New 'PyRoMineIoT' Malware Spreads via NSA-Linked Exploit
12.6.18 securityweek Virus
A recently discovered piece of crypto-currency miner malware isn’t only abusing a National Security Agency-linked remote code execution exploit to spread, but also abuses infected machines to scan for vulnerable Internet of Things (IoT) devices.
Dubbed PyRoMineIoT, the malware is similar to the PyRoMine crypto-currency miner that was detailed in late April. Both mine for Monero, both are Python-based, and both use the EternalRomance exploit for propagation purposes (the vulnerability was patched in April last year).
The older threat, Fortinet’s Jasper Manuel reveals, has received an update to add some obfuscation, likely in an attempt to evade detection from anti-virus programs.
The latest PyRoMine variant is hosted on the same IP address 212[.]83.190[.]122, was compiled with PyInstaller into a stand-alone executable, and continues to use the EternalRomance implementation found on the Exploit Database website, the same as the initially analyzed variant.
After a successful exploitation, an obfuscated VBScript is downloaded. The VBScript has the same functionality as the previously used one, but features more organized code and also adds a version number.
The same as before, it sets up a Default account with the password P@ssw0rdf0rme and adds the account to the local groups “Administrators,” “Remote Desktop Users,” and “Users,” after which it enables RDP and adds a firewall rule to allow traffic on port 3389.

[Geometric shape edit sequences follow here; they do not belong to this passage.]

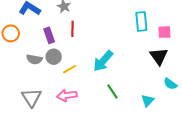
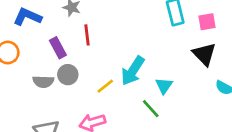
yellow line: (70, 69) -> (105, 86), moved
cyan triangle: (148, 100) -> (164, 86), moved

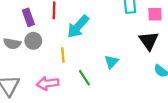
cyan arrow: (133, 71) -> (78, 27), moved
yellow line: (105, 86) -> (63, 55), turned -64
green line: (151, 109) -> (84, 78), moved

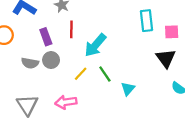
yellow line: (63, 55) -> (81, 74), turned 48
cyan triangle: (111, 62) -> (128, 89), moved
green line: (84, 78) -> (105, 74), moved

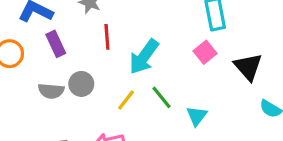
pink square: (172, 32) -> (205, 52), moved, turned -32
purple rectangle: (46, 37) -> (56, 44), moved

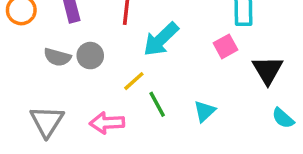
green line: (161, 97) -> (157, 104), moved

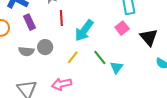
green line: (157, 104) -> (100, 58), moved

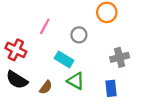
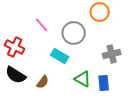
pink line: (45, 26) -> (42, 25), turned -70
gray circle: (79, 35) -> (74, 33), size x1.5
green triangle: (76, 81) -> (83, 79), moved

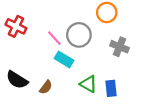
pink line: (42, 25) -> (54, 38), moved
red cross: (15, 47) -> (16, 26), moved
gray cross: (112, 54) -> (120, 47), moved, turned 36

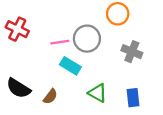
pink line: (54, 38) -> (60, 42), turned -56
blue rectangle: (111, 88) -> (133, 98), moved

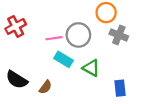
red cross: (17, 29) -> (16, 26), turned 36
gray cross: (132, 52) -> (119, 35), moved
green triangle: (98, 93) -> (91, 68), moved

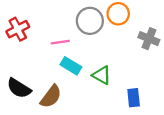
gray circle: (78, 35) -> (90, 21), moved
gray cross: (119, 35) -> (149, 39), moved
brown semicircle: (45, 87) -> (51, 97), size x1.5

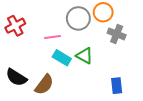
gray cross: (149, 39) -> (117, 34), moved
green triangle: (102, 75) -> (85, 56), moved

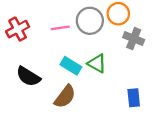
pink line: (53, 37) -> (60, 28), moved
black semicircle: (16, 77) -> (28, 76), moved
brown semicircle: (44, 85) -> (65, 97), moved

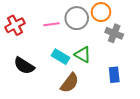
brown semicircle: (65, 97) -> (70, 83), moved
blue rectangle: (134, 98) -> (114, 75), moved

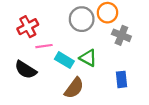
pink line: (51, 24) -> (44, 46), moved
red cross: (15, 25) -> (28, 27), moved

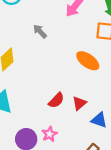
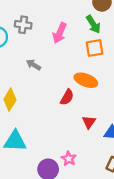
red semicircle: (56, 100) -> (67, 97), moved

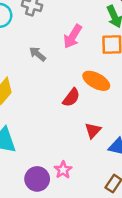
pink arrow: (60, 33) -> (73, 36), moved

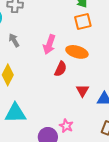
pink arrow: (73, 36) -> (49, 44), moved
gray arrow: (37, 54) -> (14, 40), moved, turned 32

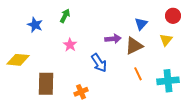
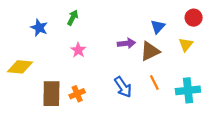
blue arrow: (99, 63) -> (123, 87), moved
orange cross: (81, 92) -> (77, 94), moved

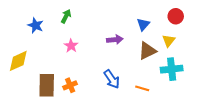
brown triangle: (150, 51) -> (147, 51), moved
yellow diamond: (20, 67) -> (18, 61), turned -30
orange line: (154, 83) -> (142, 88), moved, turned -48
cyan cross: (188, 90) -> (172, 69), moved

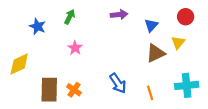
purple arrow: (115, 40) -> (119, 15), moved
cyan cross: (172, 69) -> (187, 85), moved
orange cross: (70, 85) -> (74, 90), turned -32
orange line: (142, 88) -> (150, 93), turned 56

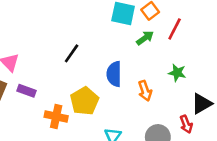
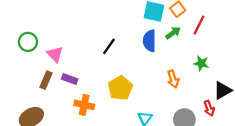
blue semicircle: (114, 74) -> (149, 41), moved
orange cross: (56, 116) -> (84, 105), moved

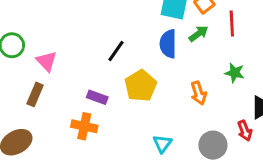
red line: (199, 25) -> (232, 24), turned -30
purple rectangle: (70, 79) -> (97, 97), moved
yellow pentagon: (120, 88) -> (141, 86), moved

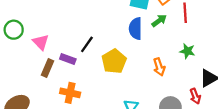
black line: (116, 51) -> (87, 44), moved
brown rectangle: (35, 94) -> (47, 68), moved
purple rectangle: (97, 97) -> (68, 59), moved

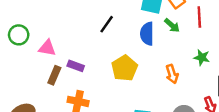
green arrow: (159, 21) -> (172, 25), turned 77
pink triangle: (41, 42) -> (47, 48), turned -36
black line: (87, 44) -> (107, 24), moved

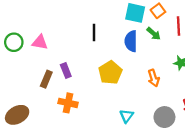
black line: (107, 24) -> (94, 33), turned -35
pink triangle: (47, 48) -> (40, 42), moved
purple rectangle: (76, 66) -> (66, 70), turned 48

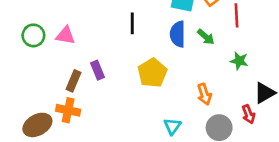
green arrow: (154, 34) -> (206, 37), moved
orange arrow: (154, 78) -> (204, 94), moved
orange cross: (68, 103) -> (68, 110), moved

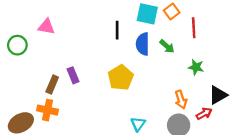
black line: (132, 23) -> (117, 30), moved
pink triangle: (65, 35) -> (46, 27), moved
orange arrow: (204, 94) -> (181, 100), moved
red arrow: (248, 114) -> (204, 114), turned -98

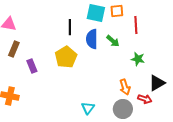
orange square: (172, 12) -> (117, 11), turned 32
yellow pentagon: (121, 78) -> (66, 57), moved
brown rectangle: (52, 85) -> (14, 49), moved
red arrow: (204, 114) -> (145, 99), turned 48

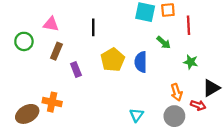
black line: (70, 27) -> (93, 27), moved
blue semicircle: (92, 39) -> (141, 62), moved

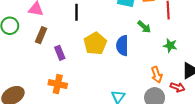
orange cross: (52, 102) -> (58, 84), moved

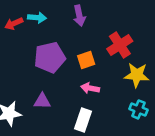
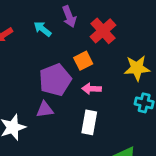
cyan arrow: (37, 18) -> (42, 29), moved, turned -138
red cross: (120, 45) -> (103, 31), moved
purple pentagon: (50, 58) -> (55, 80), moved

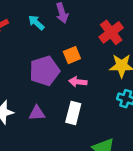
red cross: (103, 31) -> (111, 32), moved
purple triangle: (45, 109) -> (37, 113), moved

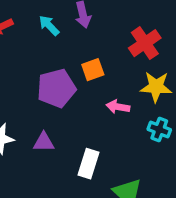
pink arrow: (78, 82) -> (118, 107), moved
white rectangle: (73, 113) -> (88, 164), moved

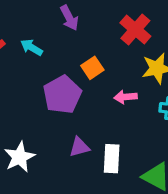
cyan arrow: (49, 25) -> (31, 47), moved
purple triangle: (44, 142) -> (79, 147), moved

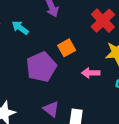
purple triangle: (79, 147) -> (51, 109), turned 48

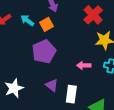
orange square: (67, 48) -> (47, 24), moved
pink arrow: (91, 73) -> (84, 65), moved

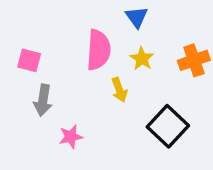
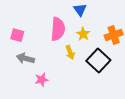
gray arrow: (43, 100) -> (25, 58), turned 96
black square: (168, 126) -> (98, 60), moved

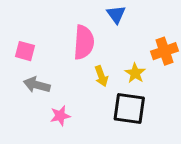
yellow star: (83, 34) -> (135, 73), moved
black square: (98, 60) -> (129, 108), moved, turned -35

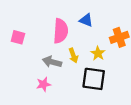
blue triangle: (116, 14) -> (86, 20), moved, turned -32
gray arrow: (37, 85) -> (52, 62), moved

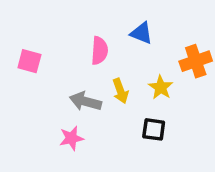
pink semicircle: (61, 31) -> (99, 51), size x0.7
black square: (94, 79) -> (154, 129), size x0.6

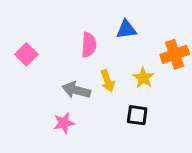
blue triangle: (141, 33) -> (126, 29), turned -30
pink square: (29, 61) -> (26, 54), turned 30

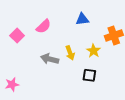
pink semicircle: (89, 45) -> (44, 26), moved, turned 42
pink star: (64, 123) -> (12, 84), moved

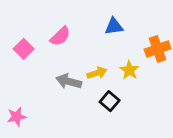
yellow arrow: (70, 53) -> (97, 73), turned -88
black square: (89, 75) -> (110, 101), moved, turned 32

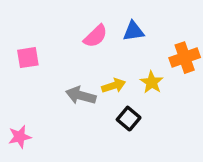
pink semicircle: (60, 36) -> (96, 36), moved
pink square: (24, 49) -> (28, 58), turned 36

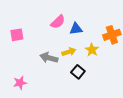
blue triangle: (133, 31) -> (76, 29), moved
pink star: (20, 137) -> (20, 83), moved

The VBScript also downloads other components, including a Monero miner (XMRig), but now uses randomly generated names for these files. The malware attempts to remove older versions of PyRoMine from the system.
One of the pool addresses used by the malware suggests the actors made around 5 Monero (about $850) from their nefarious activities. The malware has infected a large number of systems since April, with the top 5 affected countries being Singapore, India, Taiwan, Côte d’Ivoire, and Australia.
The newly discovered PyRoMineIoT, Manuel says, is similar to PyRoMine, hence the similar naming. The threat is served from “an obviously malicious looking website,” disguised as security updates for web browsers.
The fake updates are downloaded as .zip archives that contain a downloader agent written in C#. This agent fetches the miner file and other malicious components, including a Python-based malware that leverages EternalRomance to spread the downloader to vulnerable machines in the network.
The agent also fetches a component to steal user credentials from Chrome, and another to scan for IoT devices in Iran and Saudi Arabia that use the admin: admin username and password pair.
The EternalRomance implementation uses the same code base as PyRoMine and works in a similar manner, collecting the IPs of local subnets and iterating through them to execute the payload. It uses the username ‘aa’ with an empty password.
The second component is part of the legitimate ChromePass tool that allows users to recover passwords from the Chrome browser. As part of these attacks, it is abused to steal credentials from unsuspecting users: the tool saves the recovered credentials in XML format and uploads the file to an account on DriveHQ’s cloud storage service (the account has been already disabled).
The most interesting aspect of this malware, however, is its ability to search for vulnerable IoT devices, but it only targets those in Iran and Saudi Arabia for that. The threat sends the IP information of discovered devices to the attacker’s server, supposedly in preparation for further attacks.
The same as PyRoMine, the malware downloads the XMRig miner on the compromised system. After checking one of the pool addresses used by the threat, however, the researcher discovered that it hasn’t generated revenue yet. This, however, isn’t surprising, considering that the malware only started being distributed on June 6, 18, and is an unfinished project.
“This development confirms yet again that malware authors are very interested in cryptocurrency mining, as well as in capturing a chunk of the IoT threat ecosystem. We predict that this trend will not fade away soon, but will continue as long as there are opportunities for the bad guys to easily earn money by targeting vulnerable machines and devices,” Fortinet concludes.